**Provided data**
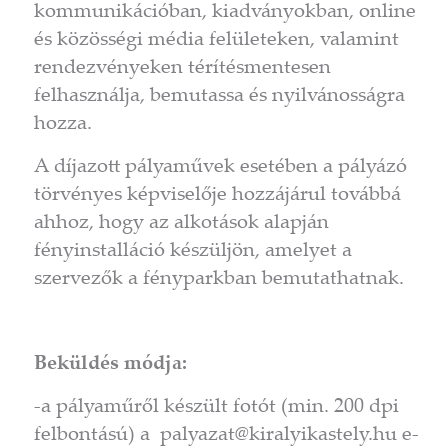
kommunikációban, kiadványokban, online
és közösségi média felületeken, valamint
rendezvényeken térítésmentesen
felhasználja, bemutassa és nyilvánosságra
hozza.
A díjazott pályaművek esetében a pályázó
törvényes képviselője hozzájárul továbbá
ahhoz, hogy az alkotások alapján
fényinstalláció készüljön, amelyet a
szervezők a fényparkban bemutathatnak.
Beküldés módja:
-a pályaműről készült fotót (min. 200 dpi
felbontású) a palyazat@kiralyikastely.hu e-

**Task statement**
Beginning at the line that holds "-a pályaműről készült fotót (min. 200 dpi", reproduce each line of the records above down to and including the last one.

**Task answer**
-a pályaműről készült fotót (min. 200 dpi
felbontású) a palyazat@kiralyikastely.hu e-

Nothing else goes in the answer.